> TASK BRIEF
For the records below, output every line from the one holding "Получить бизнес-план" through the final line, unaltered, and no other lines.

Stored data
—————
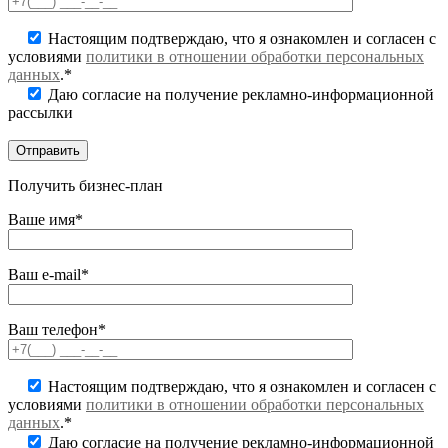
Настоящим подтверждаю, что я ознакомлен и согласен с
условиями
политики в отношении обработки персональных
данных
.*
Даю согласие на получение рекламно-информационной
рассылки
Получить бизнес-план
Ваше имя*
Ваш e-mail*
Ваш телефон*
Настоящим подтверждаю, что я ознакомлен и согласен с
условиями
политики в отношении обработки персональных
данных
.*
Даю согласие на получение рекламно-информационной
—————
> RESPONSE TO THIS TASK
Получить бизнес-план
Ваше имя*
Ваш e-mail*
Ваш телефон*
Настоящим подтверждаю, что я ознакомлен и согласен с
условиями
политики в отношении обработки персональных
данных
.*
Даю согласие на получение рекламно-информационной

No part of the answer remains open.